• _Exercise objective_
Search the entries for the word "coordinates" and copy each line that has it.

Top of Data for the task

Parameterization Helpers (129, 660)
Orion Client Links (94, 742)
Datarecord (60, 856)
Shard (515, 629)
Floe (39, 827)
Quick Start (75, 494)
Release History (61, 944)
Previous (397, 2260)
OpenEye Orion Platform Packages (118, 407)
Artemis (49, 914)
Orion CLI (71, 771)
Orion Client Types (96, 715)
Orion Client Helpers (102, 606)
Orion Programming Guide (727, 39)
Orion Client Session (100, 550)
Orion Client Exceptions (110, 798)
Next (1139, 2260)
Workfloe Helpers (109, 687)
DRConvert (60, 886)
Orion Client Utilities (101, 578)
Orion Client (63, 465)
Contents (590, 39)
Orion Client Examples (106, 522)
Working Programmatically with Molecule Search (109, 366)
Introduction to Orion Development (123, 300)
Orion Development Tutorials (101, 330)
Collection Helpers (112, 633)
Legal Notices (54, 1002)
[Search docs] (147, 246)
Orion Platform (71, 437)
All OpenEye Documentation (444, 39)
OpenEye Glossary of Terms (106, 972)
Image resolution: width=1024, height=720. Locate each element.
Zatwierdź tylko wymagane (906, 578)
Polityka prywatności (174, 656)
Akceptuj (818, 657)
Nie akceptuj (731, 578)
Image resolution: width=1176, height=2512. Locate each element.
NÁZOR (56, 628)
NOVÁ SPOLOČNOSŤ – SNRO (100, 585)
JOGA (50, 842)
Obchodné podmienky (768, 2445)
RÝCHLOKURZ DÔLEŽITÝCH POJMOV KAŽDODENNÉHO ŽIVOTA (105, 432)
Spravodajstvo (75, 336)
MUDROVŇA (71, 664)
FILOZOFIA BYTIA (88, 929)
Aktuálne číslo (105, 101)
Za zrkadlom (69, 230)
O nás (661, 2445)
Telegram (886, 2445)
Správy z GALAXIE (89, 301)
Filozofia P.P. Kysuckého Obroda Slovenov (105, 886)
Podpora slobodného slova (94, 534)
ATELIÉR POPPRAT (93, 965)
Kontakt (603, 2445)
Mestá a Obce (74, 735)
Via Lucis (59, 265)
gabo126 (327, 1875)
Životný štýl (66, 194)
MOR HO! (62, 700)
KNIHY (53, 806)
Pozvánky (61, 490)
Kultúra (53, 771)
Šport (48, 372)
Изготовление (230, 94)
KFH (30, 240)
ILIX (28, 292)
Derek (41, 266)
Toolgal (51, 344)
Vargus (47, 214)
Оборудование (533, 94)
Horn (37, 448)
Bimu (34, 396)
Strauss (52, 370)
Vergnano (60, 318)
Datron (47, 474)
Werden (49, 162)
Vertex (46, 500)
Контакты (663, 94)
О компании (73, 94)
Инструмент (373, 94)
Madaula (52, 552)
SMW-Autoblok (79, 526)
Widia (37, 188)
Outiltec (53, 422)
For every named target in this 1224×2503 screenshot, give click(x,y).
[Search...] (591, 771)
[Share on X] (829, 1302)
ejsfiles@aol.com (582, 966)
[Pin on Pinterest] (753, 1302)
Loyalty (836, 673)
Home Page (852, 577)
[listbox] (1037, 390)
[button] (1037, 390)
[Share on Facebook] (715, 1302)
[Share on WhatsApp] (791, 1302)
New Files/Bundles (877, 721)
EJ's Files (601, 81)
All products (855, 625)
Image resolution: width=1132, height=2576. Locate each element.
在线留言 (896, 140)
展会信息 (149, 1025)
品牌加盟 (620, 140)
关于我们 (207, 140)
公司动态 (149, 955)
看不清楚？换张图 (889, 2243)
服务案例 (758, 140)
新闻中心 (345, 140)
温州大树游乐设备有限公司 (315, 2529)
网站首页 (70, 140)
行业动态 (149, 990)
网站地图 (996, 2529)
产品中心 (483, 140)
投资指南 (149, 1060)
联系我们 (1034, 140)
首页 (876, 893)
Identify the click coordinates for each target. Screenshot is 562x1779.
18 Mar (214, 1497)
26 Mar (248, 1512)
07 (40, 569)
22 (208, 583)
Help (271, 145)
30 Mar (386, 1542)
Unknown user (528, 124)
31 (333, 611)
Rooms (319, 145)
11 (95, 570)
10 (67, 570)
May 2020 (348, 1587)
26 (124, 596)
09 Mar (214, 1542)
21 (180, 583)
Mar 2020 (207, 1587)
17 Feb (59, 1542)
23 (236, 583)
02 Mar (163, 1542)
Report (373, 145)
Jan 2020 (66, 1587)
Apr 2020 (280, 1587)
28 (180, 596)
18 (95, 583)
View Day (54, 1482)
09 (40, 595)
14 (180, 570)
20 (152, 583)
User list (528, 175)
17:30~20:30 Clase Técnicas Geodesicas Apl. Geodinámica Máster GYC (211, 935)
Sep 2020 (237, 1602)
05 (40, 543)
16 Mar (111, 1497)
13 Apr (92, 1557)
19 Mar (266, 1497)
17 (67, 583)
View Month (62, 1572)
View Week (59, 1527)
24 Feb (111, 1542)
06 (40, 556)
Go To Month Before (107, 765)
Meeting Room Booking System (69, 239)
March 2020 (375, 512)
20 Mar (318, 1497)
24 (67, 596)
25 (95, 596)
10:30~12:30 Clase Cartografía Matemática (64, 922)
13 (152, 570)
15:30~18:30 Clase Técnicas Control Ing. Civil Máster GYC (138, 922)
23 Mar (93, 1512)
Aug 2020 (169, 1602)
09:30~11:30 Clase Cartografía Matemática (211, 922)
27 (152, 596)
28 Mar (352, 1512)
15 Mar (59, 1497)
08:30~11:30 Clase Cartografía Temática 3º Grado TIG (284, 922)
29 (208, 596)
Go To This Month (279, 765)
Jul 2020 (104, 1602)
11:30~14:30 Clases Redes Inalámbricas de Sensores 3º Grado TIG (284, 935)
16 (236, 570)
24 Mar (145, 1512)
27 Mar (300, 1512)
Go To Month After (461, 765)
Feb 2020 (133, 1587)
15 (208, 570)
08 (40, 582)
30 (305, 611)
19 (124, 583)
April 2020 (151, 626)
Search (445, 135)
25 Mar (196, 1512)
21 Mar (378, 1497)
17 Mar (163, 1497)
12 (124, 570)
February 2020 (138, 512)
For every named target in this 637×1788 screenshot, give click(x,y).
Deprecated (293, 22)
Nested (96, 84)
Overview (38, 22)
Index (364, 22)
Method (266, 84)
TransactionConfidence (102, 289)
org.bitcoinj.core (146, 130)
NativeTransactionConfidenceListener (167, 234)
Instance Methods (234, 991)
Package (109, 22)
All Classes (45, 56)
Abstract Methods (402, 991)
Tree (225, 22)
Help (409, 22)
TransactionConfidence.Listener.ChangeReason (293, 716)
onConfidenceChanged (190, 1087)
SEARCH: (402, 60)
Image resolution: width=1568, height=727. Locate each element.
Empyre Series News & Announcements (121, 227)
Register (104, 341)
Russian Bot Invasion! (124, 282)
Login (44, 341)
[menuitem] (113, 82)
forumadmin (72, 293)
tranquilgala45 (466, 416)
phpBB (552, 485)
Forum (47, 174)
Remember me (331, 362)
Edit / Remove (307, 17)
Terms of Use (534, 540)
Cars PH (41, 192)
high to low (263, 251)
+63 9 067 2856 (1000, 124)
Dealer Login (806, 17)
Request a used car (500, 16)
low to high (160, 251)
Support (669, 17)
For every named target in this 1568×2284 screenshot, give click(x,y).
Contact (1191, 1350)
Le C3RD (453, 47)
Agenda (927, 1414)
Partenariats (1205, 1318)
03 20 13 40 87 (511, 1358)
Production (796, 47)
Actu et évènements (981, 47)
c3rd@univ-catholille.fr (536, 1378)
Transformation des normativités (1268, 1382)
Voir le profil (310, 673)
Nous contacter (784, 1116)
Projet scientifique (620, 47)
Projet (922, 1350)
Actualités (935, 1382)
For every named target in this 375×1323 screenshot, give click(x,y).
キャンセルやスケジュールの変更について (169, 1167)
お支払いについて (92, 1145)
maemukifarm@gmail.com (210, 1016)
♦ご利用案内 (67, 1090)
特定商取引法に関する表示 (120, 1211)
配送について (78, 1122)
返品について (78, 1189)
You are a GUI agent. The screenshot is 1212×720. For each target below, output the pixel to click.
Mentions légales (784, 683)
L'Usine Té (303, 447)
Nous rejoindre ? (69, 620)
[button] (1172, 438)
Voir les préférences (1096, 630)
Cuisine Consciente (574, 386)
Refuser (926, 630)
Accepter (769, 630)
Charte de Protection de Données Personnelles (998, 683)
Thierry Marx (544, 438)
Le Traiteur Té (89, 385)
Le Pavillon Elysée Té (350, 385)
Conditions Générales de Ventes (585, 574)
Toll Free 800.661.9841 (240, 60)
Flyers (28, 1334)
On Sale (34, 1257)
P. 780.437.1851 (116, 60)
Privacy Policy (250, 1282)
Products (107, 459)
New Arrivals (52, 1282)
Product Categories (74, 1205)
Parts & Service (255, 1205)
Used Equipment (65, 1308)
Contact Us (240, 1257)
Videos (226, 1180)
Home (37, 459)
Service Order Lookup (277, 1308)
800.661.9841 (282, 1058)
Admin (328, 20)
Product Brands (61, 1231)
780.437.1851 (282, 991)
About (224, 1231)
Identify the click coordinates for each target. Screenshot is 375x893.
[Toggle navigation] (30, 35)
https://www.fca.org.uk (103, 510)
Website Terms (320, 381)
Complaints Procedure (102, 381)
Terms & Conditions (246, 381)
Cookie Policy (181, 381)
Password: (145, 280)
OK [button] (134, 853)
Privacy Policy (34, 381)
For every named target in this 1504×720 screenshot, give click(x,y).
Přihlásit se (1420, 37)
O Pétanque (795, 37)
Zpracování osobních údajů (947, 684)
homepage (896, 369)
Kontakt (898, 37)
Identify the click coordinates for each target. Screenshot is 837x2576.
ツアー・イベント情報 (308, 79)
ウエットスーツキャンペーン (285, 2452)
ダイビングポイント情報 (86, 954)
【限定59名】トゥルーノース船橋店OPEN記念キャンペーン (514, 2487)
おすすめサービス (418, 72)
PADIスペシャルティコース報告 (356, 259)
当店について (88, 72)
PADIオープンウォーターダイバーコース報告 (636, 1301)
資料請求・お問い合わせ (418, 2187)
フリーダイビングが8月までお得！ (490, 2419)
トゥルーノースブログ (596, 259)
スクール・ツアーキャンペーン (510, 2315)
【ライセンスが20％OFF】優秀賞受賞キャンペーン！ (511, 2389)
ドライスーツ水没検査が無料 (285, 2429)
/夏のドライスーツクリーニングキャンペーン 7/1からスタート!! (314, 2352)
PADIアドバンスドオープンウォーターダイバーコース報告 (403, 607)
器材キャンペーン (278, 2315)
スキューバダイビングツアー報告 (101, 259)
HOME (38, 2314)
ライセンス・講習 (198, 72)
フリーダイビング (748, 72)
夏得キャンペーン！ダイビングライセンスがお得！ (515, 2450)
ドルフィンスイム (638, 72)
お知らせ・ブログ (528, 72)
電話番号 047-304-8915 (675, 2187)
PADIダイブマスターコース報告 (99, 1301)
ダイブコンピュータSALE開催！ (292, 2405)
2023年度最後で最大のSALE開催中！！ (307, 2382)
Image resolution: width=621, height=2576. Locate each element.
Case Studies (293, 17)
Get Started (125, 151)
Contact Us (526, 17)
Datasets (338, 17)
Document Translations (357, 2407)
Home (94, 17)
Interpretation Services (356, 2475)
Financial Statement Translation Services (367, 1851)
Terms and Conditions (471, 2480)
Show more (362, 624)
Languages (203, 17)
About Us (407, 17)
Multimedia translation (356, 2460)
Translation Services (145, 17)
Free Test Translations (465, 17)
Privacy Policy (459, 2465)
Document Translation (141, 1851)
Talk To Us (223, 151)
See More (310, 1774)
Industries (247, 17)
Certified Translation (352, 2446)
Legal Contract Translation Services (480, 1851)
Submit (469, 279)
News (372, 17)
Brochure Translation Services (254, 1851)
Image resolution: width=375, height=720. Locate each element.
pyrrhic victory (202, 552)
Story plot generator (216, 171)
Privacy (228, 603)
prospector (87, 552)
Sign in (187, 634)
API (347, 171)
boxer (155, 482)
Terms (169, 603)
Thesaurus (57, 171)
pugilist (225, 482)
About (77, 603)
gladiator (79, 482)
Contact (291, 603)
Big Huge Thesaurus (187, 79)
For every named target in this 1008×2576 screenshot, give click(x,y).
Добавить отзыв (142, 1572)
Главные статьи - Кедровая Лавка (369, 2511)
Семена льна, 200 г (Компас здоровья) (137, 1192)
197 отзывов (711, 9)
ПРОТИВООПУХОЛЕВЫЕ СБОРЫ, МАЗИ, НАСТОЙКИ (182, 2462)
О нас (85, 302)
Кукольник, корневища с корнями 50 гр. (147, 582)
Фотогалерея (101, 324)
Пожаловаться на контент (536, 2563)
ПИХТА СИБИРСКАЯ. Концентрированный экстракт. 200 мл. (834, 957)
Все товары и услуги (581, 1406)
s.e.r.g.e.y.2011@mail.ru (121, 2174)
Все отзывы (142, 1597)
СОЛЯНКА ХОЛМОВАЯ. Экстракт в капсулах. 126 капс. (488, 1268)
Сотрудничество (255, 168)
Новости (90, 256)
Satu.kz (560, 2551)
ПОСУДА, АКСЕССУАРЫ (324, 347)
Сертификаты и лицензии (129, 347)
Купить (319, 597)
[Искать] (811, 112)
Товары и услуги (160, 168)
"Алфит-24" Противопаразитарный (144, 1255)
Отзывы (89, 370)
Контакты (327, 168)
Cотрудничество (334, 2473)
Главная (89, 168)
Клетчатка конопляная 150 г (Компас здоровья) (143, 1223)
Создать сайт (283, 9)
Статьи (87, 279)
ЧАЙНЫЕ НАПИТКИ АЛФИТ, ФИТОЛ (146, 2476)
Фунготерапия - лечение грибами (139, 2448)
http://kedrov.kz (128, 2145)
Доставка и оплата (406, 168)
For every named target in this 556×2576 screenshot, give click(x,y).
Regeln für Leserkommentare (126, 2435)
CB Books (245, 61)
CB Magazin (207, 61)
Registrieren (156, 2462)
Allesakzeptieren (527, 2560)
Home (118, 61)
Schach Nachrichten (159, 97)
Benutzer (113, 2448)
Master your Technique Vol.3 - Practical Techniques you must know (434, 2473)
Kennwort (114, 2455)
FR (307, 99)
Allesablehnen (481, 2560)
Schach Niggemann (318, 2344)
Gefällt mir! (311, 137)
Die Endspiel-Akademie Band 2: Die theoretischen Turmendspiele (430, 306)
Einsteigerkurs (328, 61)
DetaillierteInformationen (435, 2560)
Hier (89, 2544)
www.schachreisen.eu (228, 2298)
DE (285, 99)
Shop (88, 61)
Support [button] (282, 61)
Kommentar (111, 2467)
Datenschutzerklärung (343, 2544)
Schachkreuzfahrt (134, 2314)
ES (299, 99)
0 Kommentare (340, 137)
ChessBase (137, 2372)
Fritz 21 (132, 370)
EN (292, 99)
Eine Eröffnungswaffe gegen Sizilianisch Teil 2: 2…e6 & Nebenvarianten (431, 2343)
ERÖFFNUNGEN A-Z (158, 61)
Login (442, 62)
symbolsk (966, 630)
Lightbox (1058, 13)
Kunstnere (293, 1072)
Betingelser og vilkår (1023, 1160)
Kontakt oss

Bottom of Data for the task

• _Your response_
Identify the click coordinates for each target. Screenshot is 562x1779.
Identify the click coordinates for each target. Screenshot is 375x893.
Identify the click coordinates for each target. Screenshot is 837x2576.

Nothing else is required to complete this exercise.